Ainsi, le contentieux devant la CJUE, loin d’être un contentieux strictement défensif, nécessite une « approche stratégique globale » à plusieurs égards :
– il s’agit souvent pour les États membres de « faire valoir devant la CJUE leur position sur des éléments de la négociation laissés en suspens par le législateur lors des négociations à Bruxelles », en matière de propriété intellectuelle par exemple ;
– il peut également s’agir pour les États membres « d’entamer la défense d’un dispositif national au moment pertinent, lorsqu’il est encore temps de le faire », comme cela a été le cas en matière de contrôle du détachement de travailleurs. Le gouvernement français est ainsi intervenu dans l’affaire préjudicielle belge C-359/16, Altun e.a., qui posait des questions relatives au contrôle du détachement de travailleurs présentant un degré de connexité important avec les questions posées dans des affaires préjudicielles françaises sur le même sujet (notamment l’affaire C-620/15, A-Rosa Flussschiff).

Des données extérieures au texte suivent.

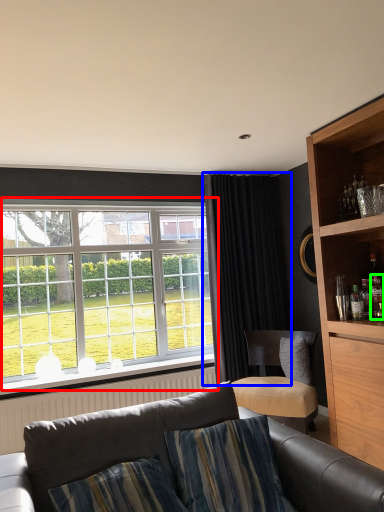 Question: Which object is the closest to the window (highlighted by a red box)? Choose among these: curtain (highlighted by a blue box) or bottle (highlighted by a green box).

Choices:
 (A) curtain
 (B) bottle

Answer: (A) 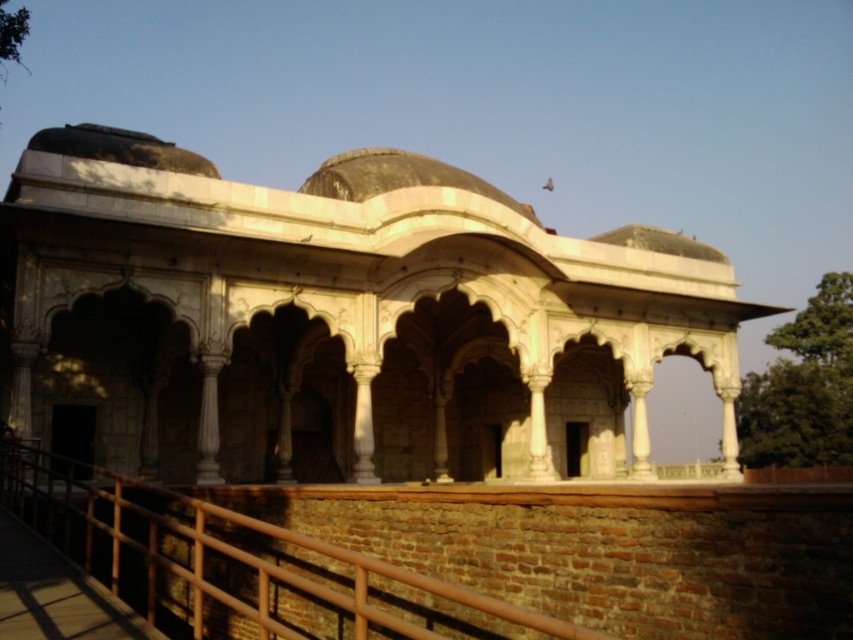 Question: Can you confirm if white marble palace at center is positioned below brown wood railing at lower center?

– il est enfin fréquent que le gouvernement français défende devant les juridictions de l’Union des positions offensives sur des questions de principe qui revêtent pour lui une importance toute particulière, notamment en intervenant dans des affaires étrangères. Le gouvernement français est ainsi intervenu dans les affaires allemandes concernant l’accès des ressortissants de l’Union à des prestations sociales dans des États dans lesquels ils n’avaient pas ou très peu vécu et travaillé (C-333/13, Dano, C-67/14, Alimanovic, et C-299/14, García-Nieto e.a.).

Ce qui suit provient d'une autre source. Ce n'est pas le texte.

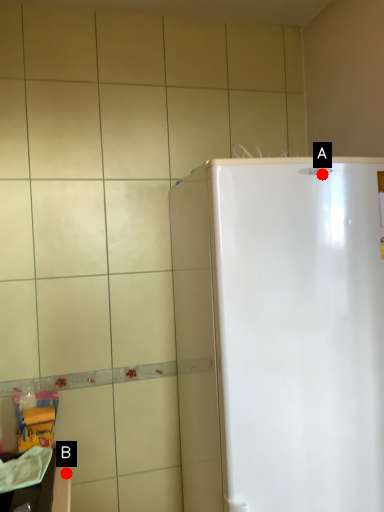 Question: Two points are circled on the image, labeled by A and B beside each circle. Which point is farther to the camera?

Choices:
 (A) A is further
 (B) B is further

Answer: (B) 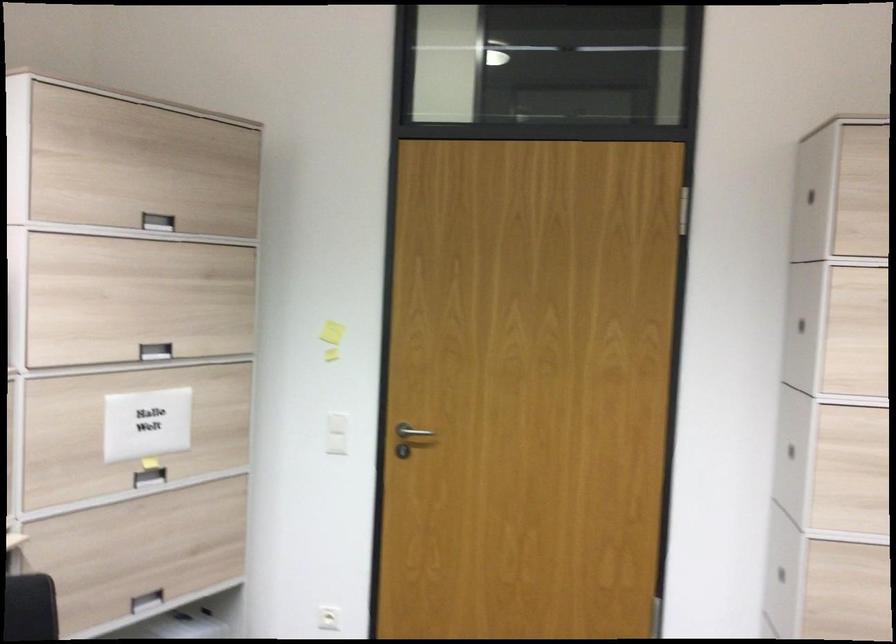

● La France intervient particulièrement en matière fiscale. À titre d’exemple, la France a apporté des éléments à l’appui de la Belgique dans l’affaire relative à la fairness tax, dispositif posant des questions similaires à celles de l’affaire préjudicielle française AFEP. Depuis le 1er juillet 2013, le gouvernement français a participé à 52 affaires en matière fiscale, dont 23 affaires étrangères (la liste complète des affaires dans laquelle la France est intervenue est reproduite en annexe n° 2).
La « fairness tax » belge
La « fairness tax » avait été créée en juillet 2013 par le gouvernement Di Rupo. Compte tenu des possibilités de report de pertes permises par le droit belge, et du mécanisme de déductibilité des intérêts notionnels, certains bénéfices pouvaient échapper durablement à l’impôt. L’objectif affiché par le gouvernement belge était d’établir un impôt minimum dont les sociétés devraient s’acquitter.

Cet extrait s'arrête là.